Obviously the quickest method of removing Southern Pacific influence from harbor affairs was to discharge such employees, especially those at the heads of departments, as owed their positions, and therefore paid their allegiance, to the Southern Pacific "machine." ...The law limits the salary of the engineer, who under the law, is an assistant State Engineer, assigned exclusively to San Francisco harbor work, to $3,000 per year. This is ridiculously low... To plan and build good wharves... requires engineering ability of the highest technical education, training and experience, and is surely worthy of much greater compensation"
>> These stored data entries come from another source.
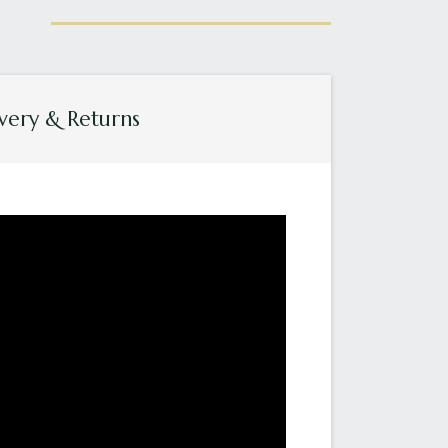
very & Returns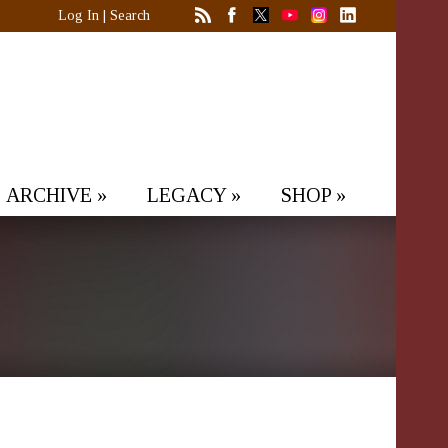
Log In
|
Search
ARCHIVE
»
LEGACY
»
SHOP
»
Thus the transition from the last Assistant State Engineer to the present job title of Chief Harbor Engineer. The professionalization of this key post happened just in time for the great growth of pier building that took place from 1912 through 1918, this to handle the boom in shipping through the new Panama Canal.

Many of those piers and sheds built by Port of San Francisco Chief Harbor Engineers are still in use. The Port was a state agency until 1969, when it became a City department. The Chief Harbor Engineers were all male until this year, when Nieret (Nita) Mizushima became the first Asian-American woman to hold the post anywhere in the United States.